*WHAT TO WORK ON*. The result should be all the records, exact and complete, without a single picture.

*RECORD EXCERPTS*.
※ ※ ※

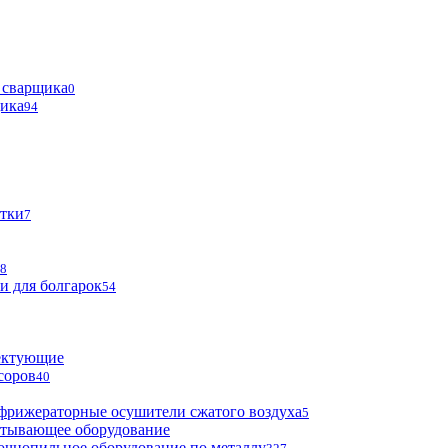
 сварщика
0
щика
94
тки
7
8
и для болгарок
54
ектующие
соров
40
фрижераторные осушители сжатого воздуха
5
атывающее оборудование
очнопильное оборудование по металлу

※ ※ ※

*FINAL ANSWER*.
 сварщика
0
щика
94
тки
7
8
и для болгарок
54
ектующие
соров
40
фрижераторные осушители сжатого воздуха
5
атывающее оборудование
очнопильное оборудование по металлу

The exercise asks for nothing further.